My work was supported by four grants from the National Eye Institute and consulting agreements and financial support from CooperVision, Alcon Laboratories and Allergan. I constructed and sold two DLS instruments to Allergan which were utilized to develop a drug to prevent or at least delay cataract formation. Unfortunately, I also demonstrated my equipment to Kowa, which resulted in the "Laser Flare Meter," and to Cambridge Instruments, which copied my patent and manufactured the "Early Cataract Detector." I was forced to seek legal help to protect my intellectual property from these companies.


While advancements in electronics over the last 30 years have understandably resulted in technical improvements, the current work should be placed in historical perspective and evaluated in the context of the contributions made by others a long time ago. Adding bricks to someone else's wall does not confer ownership of the wall.


Jeffrey N. Weiss, MD

Retina Associates of South Florida

Margate, Fla.

 

1. Datiles MB, Ansari, RR, Suh KI, Vitale S, Reed GF, Zigler JS, Ferris FL. Clinical detection of precataractous lens protein changes using dynamic light scattering. Arch Ophthalmol 2008;126:1687-1693.

2. Weiss JN, Nishio I, Clark JI, Tanaka T, Benedek GB, Giblin FJ, Reddy VN. Early detection of in-vivo cataractogenesis using laser light scattering. Invest Ophthalmol Vis Sci (Supp). 1982; March:153.

3. Nishio I, Weiss JN, Tanaka T, Clark JI, Giblin FJ, Reddy VN, Benedek GB.  In-vivo observation of lens protein diffusivity in normal and X-irradiated rabbit lenses. Exp Eye Res 1984;39;61-68.

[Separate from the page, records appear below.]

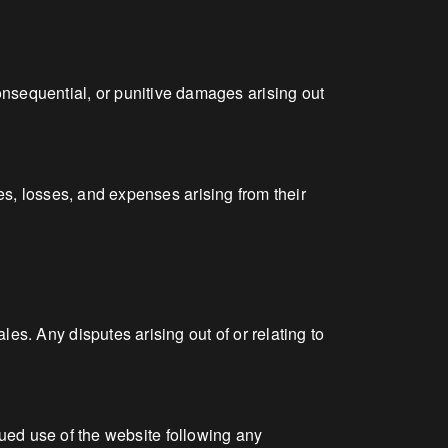
 consequential, or punitive damages arising out
s, losses, and expenses arising from their
. Any disputes arising out of or relating to
nued use of the website following any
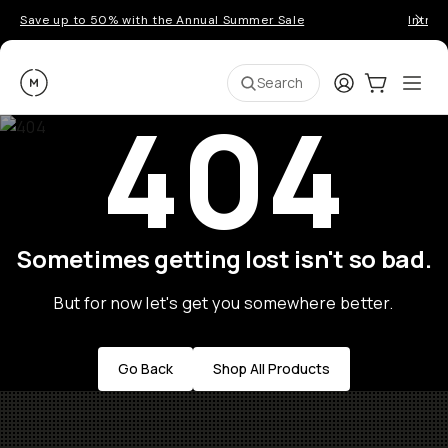
Save up to 50% with the Annual Summer Sale
Introd
Moment
Login
Cart:
0
Ope
ite
Search
404
Sometimes getting lost isn't so bad.
But for now let's get you somewhere better.
Go Back
Shop All Products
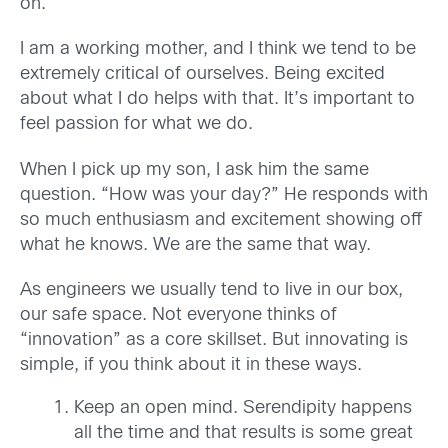
on.
I am a working mother, and I think we tend to be
extremely critical of ourselves. Being excited
about what I do helps with that. It’s important to
feel passion for what we do.
When I pick up my son, I ask him the same
question. “How was your day?” He responds with
so much enthusiasm and excitement showing off
what he knows. We are the same that way.
As engineers we usually tend to live in our box,
our safe space. Not everyone thinks of
“innovation” as a core skillset. But innovating is
simple, if you think about it in these ways.
Keep an open mind. Serendipity happens
all the time and that results is some great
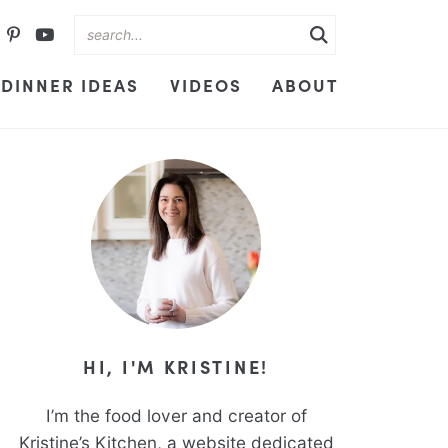
DINNER IDEAS
VIDEOS
ABOUT
HI, I'M KRISTINE!
I’m the food lover and creator of
Kristine’s Kitchen, a website dedicated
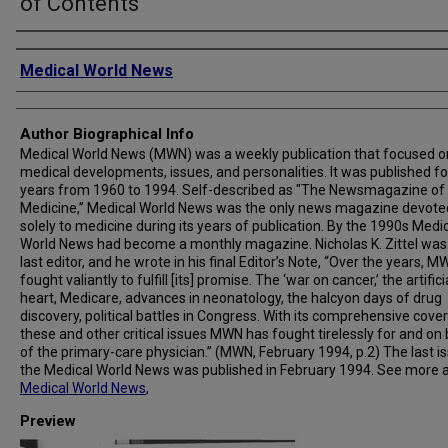
of Contents
Creator
Medical World News
Author Biographical Info
Medical World News (MWN) was a weekly publication that focused o
medical developments, issues, and personalities. It was published fo
years from 1960 to 1994. Self-described as "The Newsmagazine of
Medicine,” Medical World News was the only news magazine devote
solely to medicine during its years of publication. By the 1990s Medi
World News had become a monthly magazine. Nicholas K. Zittel was
last editor, and he wrote in his final Editor’s Note, “Over the years, 
fought valiantly to fulfill [its] promise. The ‘war on cancer,’ the artifici
heart, Medicare, advances in neonatology, the halcyon days of drug
discovery, political battles in Congress. With its comprehensive cove
these and other critical issues MWN has fought tirelessly for and on
of the primary-care physician.” (MWN, February 1994, p.2) The last i
the Medical World News was published in February 1994. See more 
Medical World News
,
Preview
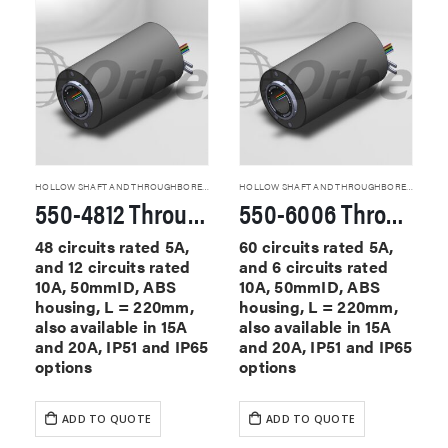
HOLLOW SHAFT AND THROUGHBORE SLIP RINGS
HOLLOW SHAFT AND THROUGHBORE SLIP RINGS
550-4812 Through Hole Slip Rings
550-6006 Through Hole Slip Rings
48 circuits rated 5A,
60 circuits rated 5A,
and 12 circuits rated
and 6 circuits rated
10A, 50mmID, ABS
10A, 50mmID, ABS
housing, L = 220mm,
housing, L = 220mm,
also available in 15A
also available in 15A
and 20A, IP51 and IP65
and 20A, IP51 and IP65
options
options
ADD TO QUOTE
ADD TO QUOTE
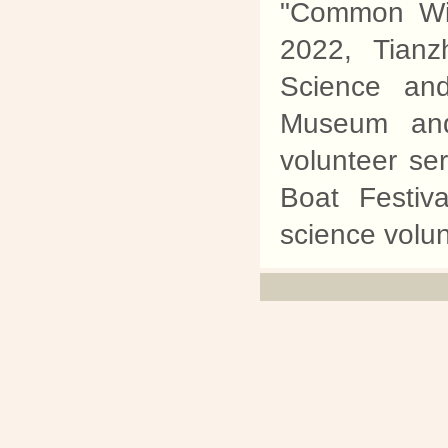
"Common Wil
2022, Tian
Science an
Museum and
volunteer se
Boat Festiv
science volunt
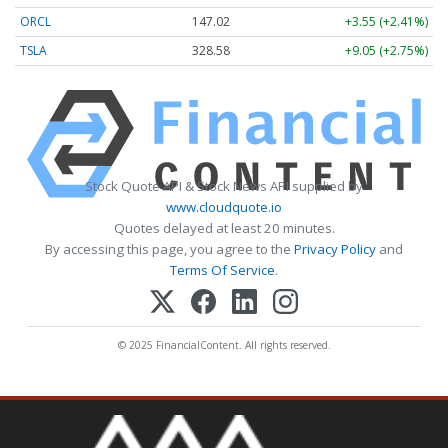
ORCL
147.02
+3.55 (+2.41%)
TSLA
328.58
+9.05 (+2.75%)
Stock Quote API & Stock News API supplied by
www.cloudquote.io
Quotes delayed at least 20 minutes.
By accessing this page, you agree to the
Privacy Policy
and
Terms Of Service
.
© 2025 FinancialContent. All rights reserved.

4. Weiss JN. Laser light scattering of in-vivo human lenses. Am J. Ophthalmol 1982; 94:683.

5. Weiss JN, Rand LI, Gleason RE, Soeldner JS. Laser light scattering spectroscopy of in-vivo human lenses. Invest Ophthalmol Vis Sci 1984; 25:594-598.

6. Weiss JN, Bursell SE, Karalekas DP, Craig MS. Evaluation of size distribution of lens scattering elements.  Invest Ophthalmol Vis Sci (Supp). 1985; 26:212.

7. Bursell SE, Weiss JN, Craig MS, Karalekas DP. Investigation of lens scattering element changes in diabetes.  Invest Ophthalmol Vis Sci (Supp). 1985; 26:298.